A portfolio is a way to show your work and standout.

5 data science project ideas to highlight in your portfolio

A data science portfolio should highlight job relevant skills that show you can perform day-to-day tasks of a data scientist.

1. Data Cleaning

According to a study published by Forbes, Data Scientists on average spend 80% of their time on preparing, managing and cleaning data. Data prep is a good way to show that you can work with various types of clean and unclean data.

  1. Import data
  2. Join multiple data sets
  3. Detect missing values
  4. Look for anomalies (1, 2, 3, “Sundus”?)
  5. Impute for missing values
  6. Data quality assurance

2. Exploratory Data Analysis

Exploratory Data Analysis (EDA) allows you to understand the data and make unintended discoveries through visualizations and data stats.

  1. Formulate a hypothesis and relevant questions
  2. Visualize data to test the hypothesis
  3. Identify key trends in the data
  4. Identify relationships between variables
  5. Communicate results with visualizations (scatter plots, histograms, etc.)

3. Interactive Data Visualizations

Interactive visualizations and dashboards allows you and your team to find insights and formulate new hypothesis. Get creative and tell a story with data. This could be the bearing ground for new data science project ideas.

  1. Know your audience
  2. Tell a story
  3. Keep it simple
  4. Use appropriate visualizations
  5. Make insights actionable

4. Machine Learning & Statistics

Applying machine learning and statistics models is an very important aspect of data science work. You don’t have to make it complex; stick with simple models. e.g. Linear and logistic regression are easy to interpret. Other ideas include, classification, clustering, hypothesis testing, etc.
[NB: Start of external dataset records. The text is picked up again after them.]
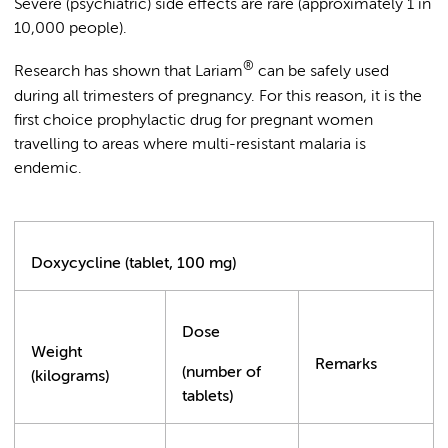
Severe (psychiatric) side effects are rare (approximately 1 in
10,000 people).
®
Research has shown that Lariam
can be safely used
during all trimesters of pregnancy. For this reason, it is the
first choice prophylactic drug for pregnant women
travelling to areas where multi-resistant malaria is
endemic.
Doxycycline (tablet, 100 mg)
Dose
Weight
Remarks
(number of
(kilograms)
tablets)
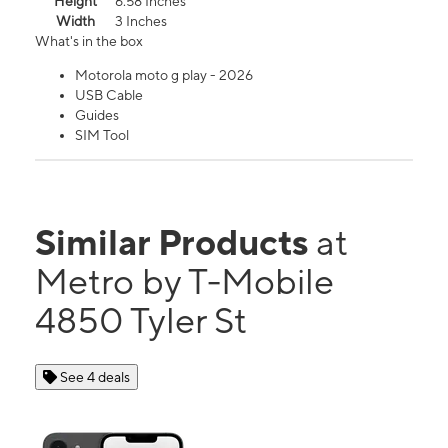
Height
6.58 Inches
Width
3 Inches
What's in the box
Motorola moto g play - 2026
USB Cable
Guides
SIM Tool
Similar Products
at
Metro by T-Mobile
4850 Tyler St
See 4 deals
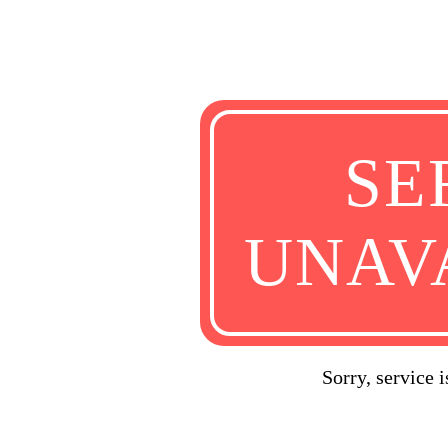
SE
UNAV
Sorry, service 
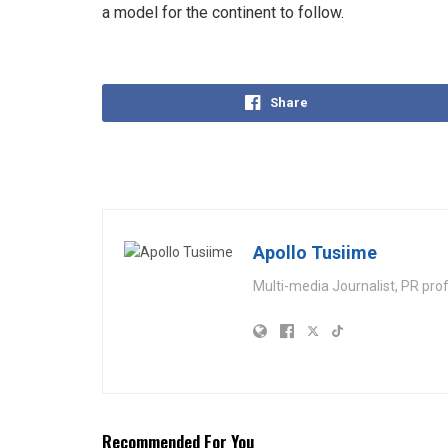
a model for the continent to follow.
Share
Apollo Tusiime
Multi-media Journalist, PR pro
Recommended For You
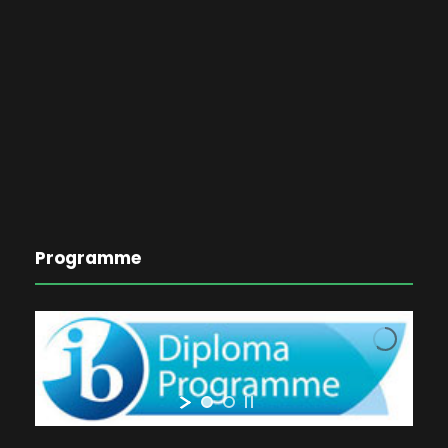
Programme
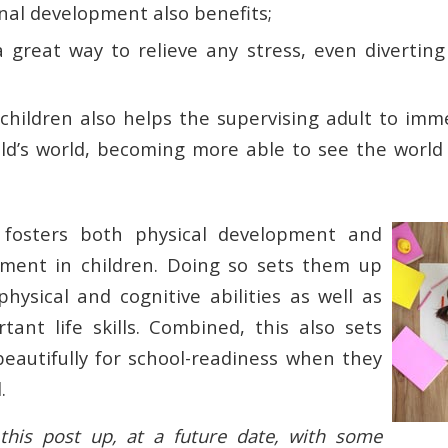
nal development also benefits;
 a great way to relieve any stress, even divertin
 children also helps the supervising adult to im
ild’s world, becoming more able to see the world 
ay fosters both physical development and
ment in children. Doing so sets them up
hysical and cognitive abilities as well as
rtant life skills. Combined, this also sets
beautifully for school-readiness when they
.
his post up, at a future date, with some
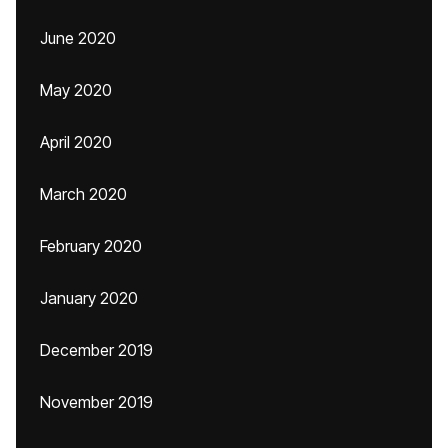
June 2020
May 2020
April 2020
March 2020
February 2020
January 2020
December 2019
November 2019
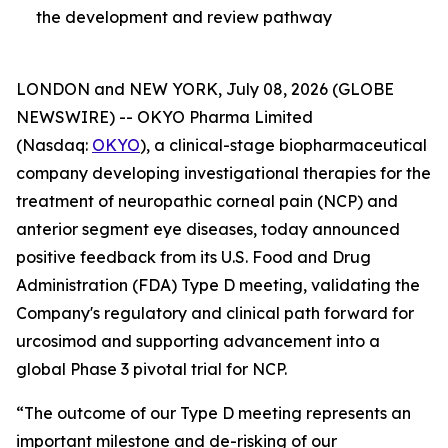
the development and review pathway
LONDON and NEW YORK, July 08, 2026 (GLOBE
NEWSWIRE) -- OKYO Pharma Limited
(Nasdaq:
OKYO
), a clinical-stage biopharmaceutical
company developing investigational therapies for the
treatment of neuropathic corneal pain (NCP) and
anterior segment eye diseases, today announced
positive feedback from its U.S. Food and Drug
Administration (FDA) Type D meeting, validating the
Company's regulatory and clinical path forward for
urcosimod and supporting advancement into a
global Phase 3 pivotal trial for NCP.
“The outcome of our Type D meeting represents an
important milestone and de-risking of our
  1. defining the problem and scope
  2. model selection and reasons for choosing it
  3. feature engineering, data splitting, train & test data
  4. model evaluation to improve accuracy & prediction
  5. conclusion and business impact

5. Communication

Difference between a good and great data scientist is communication. You can build all the fancy models but if you can’t explain it to a non-science colleague, clients and leaders, you can’t get a buy-in. Highlight communication skills in your portfolio.

  1. Know your audience
  2. Explain in clear, simple terms.
  3. Tie results to business impact (revenue increase etc.)
  4. Tell a story and keep it simple.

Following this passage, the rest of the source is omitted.